Chatterbox: 5-second samples, MIT licensed, quality approaching ElevenLabs
Orpheus: Zero-shot cloning with emotion control, MIT licensed
The licensing matters: XTTS-v2 uses the Coqui Public Model License, which restricts commercial use. If you're building a product, Chatterbox or Orpheus (both MIT) are safer choices.
Cost Comparison
Rough pricing as of late 2025:
ElevenLabs: ~$0.18-0.30 per 1K characters OpenAI TTS: ~$0.015 per 1K characters (standard) Google TTS: ~$0.016 per 1K characters (Neural) Deepgram Aura: ~$0.015 per 1K characters Kokoro (hosted): ~$0.0007 per 1K characters Kokoro (self): Free (compute costs only)

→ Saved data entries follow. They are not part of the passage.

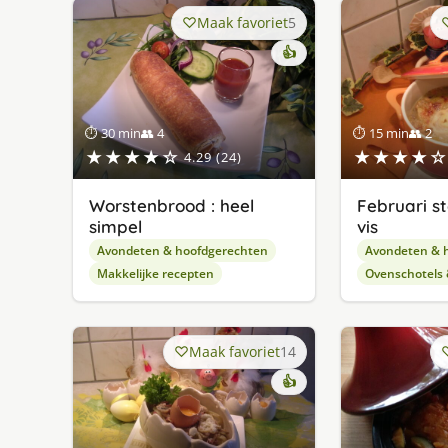
Maak favoriet
5
👍
⏱ 30 min
👥 4
⏱ 15 min
👥 2
★★★★☆
★★★★☆
4.29 (24)
Worstenbrood : heel
Februari s
simpel
vis
Avondeten & hoofdgerechten
Avondeten & 
Makkelijke recepten
Ovenschotels
Maak favoriet
14
👍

The difference between ElevenLabs at $0.30/1K and Kokoro at $0.0007/1K is roughly 400x. At scale, that's the difference between a viable product and bankruptcy.
Running Models Locally
Self-hosting TTS is straightforward for experimentation but complex at scale. The basic pattern:
# Kokoro example
pip install kokoro
from kokoro import KPipeline
pipeline = KPipeline(lang_code='en-us')
audio = pipeline("Your text here", voice='af_heart')
# Returns 24kHz audio
For production deployment, you'll need to handle GPU orchestration, load balancing, and request queuing. Platforms like Modal, Replicate, and DeepInfra provide hosted inference that handles the infrastructure complexity.
What's Coming
The trajectory is clear: open-source TTS quality is converging with proprietary offerings while costs collapse. Models are getting smaller (Kokoro proves 82M parameters can compete with billion-parameter models) and faster (sub-100ms is becoming standard).
The next frontier is controllability — fine-grained control over emotion, pacing, emphasis, and style without retraining. Models like Zonos already offer controls for happiness, fear, sadness, and anger via simple parameters.
For most applications, the question is no longer whether to use AI-generated speech, but which model fits your latency, quality, and cost constraints.
Quick Reference
Fastest: Cartesia Sonic (~40ms) or Kokoro (~300ms)
Most natural: ElevenLabs, Orpheus 3B, Chatterbox
Best voice cloning: ElevenLabs, XTTS-v2 (non-commercial)
Multi-speaker dialogue: Dia, VibeVoice
Cheapest at scale: Kokoro self-hosted
Most languages: Google TTS (50+), ElevenLabs (32)
All pricing and specifications current as of November 2025. The TTS landscape evolves rapidly — verify current capabilities before production deployment.